Typical shape: 1. tenant gets a dedicated control-plane deployment for the app 2. app workers join from tenant-bounded nodes or tenant-bounded allocations 3. app instance still belongs to a project, but the runtime control plane may be project- or tenant-scoped

Examples: 1. per-tenant Slurm controller + tenant compute nodes 2. per-tenant Ray head + tenant workers 3. per-tenant model-serving control deployment

Operational consequences: 1. easier blast-radius control 2. simpler initial production isolation 3. clearer tenant-specific upgrades and rollback 4. higher footprint cost per tenant

2. platform_managed

Use when: 1. the app runtime is sufficiently mature and supportable as a shared service, 2. tenancy boundaries can be enforced without per-tenant control-plane duplication, 3. billing and noisy-neighbor controls are credible.

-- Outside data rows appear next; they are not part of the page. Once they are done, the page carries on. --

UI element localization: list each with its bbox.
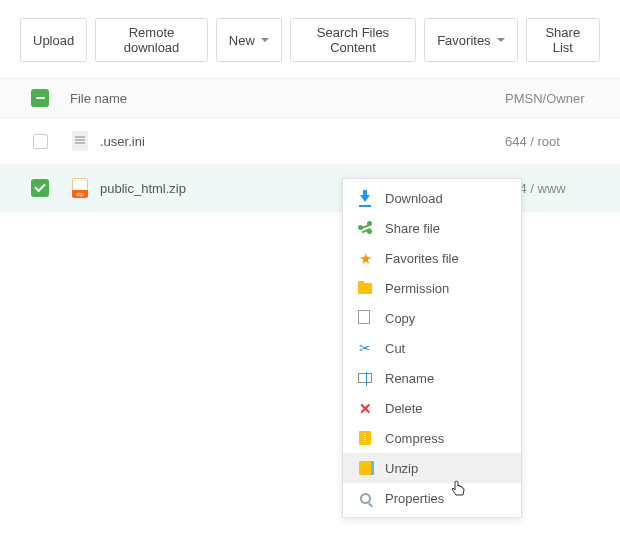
- row-checkbox[interactable]: [31, 179, 49, 197]
- menu-unzip[interactable]: Unzip: [343, 453, 521, 483]
- menu-favorites[interactable]: ★ Favorites file: [343, 243, 521, 273]
- new-button[interactable]: New: [216, 18, 282, 62]
- menu-copy[interactable]: Copy: [343, 303, 521, 333]
- column-permission[interactable]: PMSN/Owner: [505, 91, 584, 106]
- toolbar: Upload Remote download New Search Files …: [0, 0, 620, 78]
- rename-icon: [357, 370, 373, 386]
- download-icon: [357, 190, 373, 206]
- menu-rename[interactable]: Rename: [343, 363, 521, 393]
- unzip-icon: [357, 460, 373, 476]
- menu-properties[interactable]: Properties: [343, 483, 521, 513]
- remote-download-button[interactable]: Remote download: [95, 18, 208, 62]
- menu-label: Unzip: [385, 461, 418, 476]
- menu-label: Compress: [385, 431, 444, 446]
- menu-label: Download: [385, 191, 443, 206]
- upload-button[interactable]: Upload: [20, 18, 87, 62]
- context-menu: Download Share file ★ Favorites file Per…: [342, 178, 522, 518]
- star-icon: ★: [357, 250, 373, 266]
- search-files-button[interactable]: Search Files Content: [290, 18, 416, 62]
- file-name[interactable]: .user.ini: [100, 134, 145, 149]
- menu-label: Rename: [385, 371, 434, 386]
- menu-label: Delete: [385, 401, 423, 416]
- table-header: File name PMSN/Owner: [0, 78, 620, 118]
- new-label: New: [229, 33, 255, 48]
- compress-icon: [357, 430, 373, 446]
- column-filename[interactable]: File name: [70, 91, 127, 106]
- properties-icon: [357, 490, 373, 506]
- folder-icon: [357, 280, 373, 296]
- table-row[interactable]: public_html.zip 644 / www: [0, 165, 620, 212]
- row-checkbox[interactable]: [33, 134, 48, 149]
- share-icon: [357, 220, 373, 236]
- zip-file-icon: [70, 177, 90, 199]
- menu-share[interactable]: Share file: [343, 213, 521, 243]
- copy-icon: [357, 310, 373, 326]
- table-row[interactable]: .user.ini 644 / root: [0, 118, 620, 165]
- chevron-down-icon: [261, 38, 269, 42]
- menu-permission[interactable]: Permission: [343, 273, 521, 303]
- favorites-label: Favorites: [437, 33, 490, 48]
- cut-icon: ✂: [357, 340, 373, 356]
- menu-delete[interactable]: ✕ Delete: [343, 393, 521, 423]
- menu-cut[interactable]: ✂ Cut: [343, 333, 521, 363]
- chevron-down-icon: [497, 38, 505, 42]
- menu-download[interactable]: Download: [343, 183, 521, 213]
- file-name[interactable]: public_html.zip: [100, 181, 186, 196]
- menu-label: Cut: [385, 341, 405, 356]
- delete-icon: ✕: [357, 400, 373, 416]
- menu-label: Copy: [385, 311, 415, 326]
- file-permission: 644 / root: [505, 134, 560, 149]
- menu-compress[interactable]: Compress: [343, 423, 521, 453]
- menu-label: Permission: [385, 281, 449, 296]
- select-all-checkbox[interactable]: [31, 89, 49, 107]
- menu-label: Properties: [385, 491, 444, 506]
- menu-label: Share file: [385, 221, 440, 236]
- file-icon: [70, 130, 90, 152]
- share-list-button[interactable]: Share List: [526, 18, 600, 62]
- menu-label: Favorites file: [385, 251, 459, 266]
- favorites-button[interactable]: Favorites: [424, 18, 517, 62]
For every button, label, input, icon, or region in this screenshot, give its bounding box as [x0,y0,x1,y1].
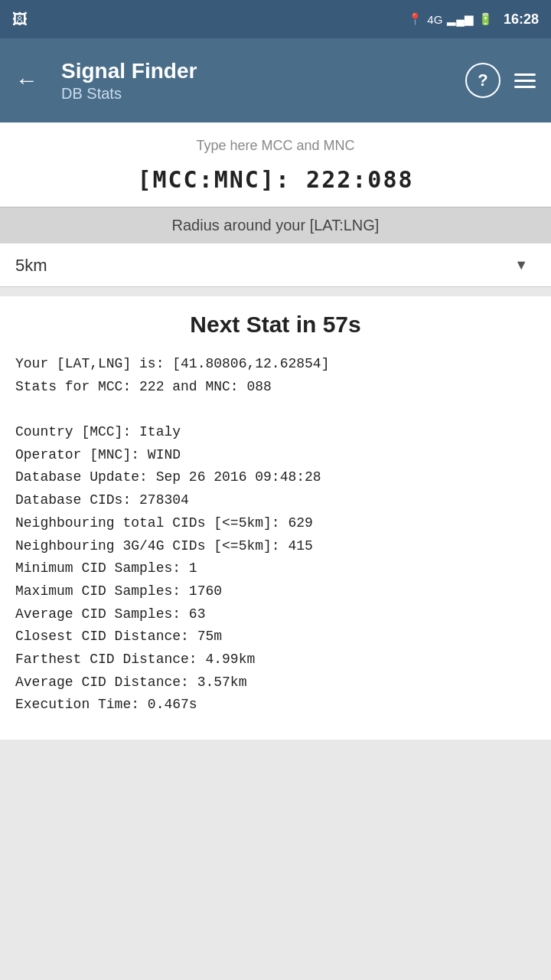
battery-icon: 🔋 [478,12,493,26]
location-icon: 📍 [408,12,422,26]
stats-card: Next Stat in 57s Your [LAT,LNG] is: [41.… [0,296,551,740]
input-section: Type here MCC and MNC [MCC:MNC]: 222:088 [0,122,551,207]
menu-button[interactable] [514,74,536,88]
signal-icon: ▂▄▆ [447,12,474,26]
back-button[interactable]: ← [15,67,38,93]
radius-section: Radius around your [LAT:LNG] [0,207,551,243]
stats-text: Your [LAT,LNG] is: [41.80806,12.62854] S… [15,353,536,717]
help-button[interactable]: ? [465,63,500,98]
photo-icon: 🖼 [12,11,28,28]
dropdown-wrapper: 1km 2km 5km 10km 20km 50km ▼ [15,243,536,286]
app-subtitle: DB Stats [61,85,450,103]
input-hint: Type here MCC and MNC [15,138,536,154]
app-bar-titles: Signal Finder DB Stats [61,59,450,103]
next-stat-title: Next Stat in 57s [15,312,536,338]
main-content: Type here MCC and MNC [MCC:MNC]: 222:088… [0,122,551,740]
dropdown-section: 1km 2km 5km 10km 20km 50km ▼ [0,243,551,287]
app-bar-actions: ? [465,63,536,98]
network-type-badge: 4G [427,13,442,26]
app-bar: ← Signal Finder DB Stats ? [0,38,551,122]
radius-dropdown[interactable]: 1km 2km 5km 10km 20km 50km [15,243,536,286]
status-icons: 📍 4G ▂▄▆ 🔋 [408,12,493,26]
status-bar: 🖼 📍 4G ▂▄▆ 🔋 16:28 [0,0,551,38]
menu-line-1 [514,74,536,76]
radius-label: Radius around your [LAT:LNG] [172,217,380,234]
menu-line-3 [514,86,536,88]
mcc-mnc-value[interactable]: [MCC:MNC]: 222:088 [15,160,536,199]
menu-line-2 [514,80,536,82]
app-title: Signal Finder [61,59,450,83]
status-time: 16:28 [504,11,539,28]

Typical shape: 1. platform operates a shared control-plane deployment 2. tenant/project resources consume managed service capacity 3. project-scoped app instance becomes a tenancy and lifecycle object against a shared backend

Examples: 1. managed model serving 2. shared inference gateway 3. future shared scheduler service tiers where justified

Operational consequences: 1. lower footprint cost 2. more efficient upgrades 3. harder isolation and support requirements 4. stricter need for quota, fairness, and billing evidence

Scope Model

Two fields matter and must stay distinct:

  1. app instance ownership scope
  2. always project-scoped in control-plane APIs
  3. drives authz, audit, entitlement, and billing attribution

  4. runtime control plane scope

  5. project
  6. tenant
  7. platform

This distinction is required because: 1. a project-owned app instance may attach to a tenant-scoped control plane in tenant_dedicated mode 2. a project-owned app instance may attach to a platform-scoped control plane in platform_managed mode

Why project scope matters

project scope is not an edge case. It is a normal environment and isolation boundary.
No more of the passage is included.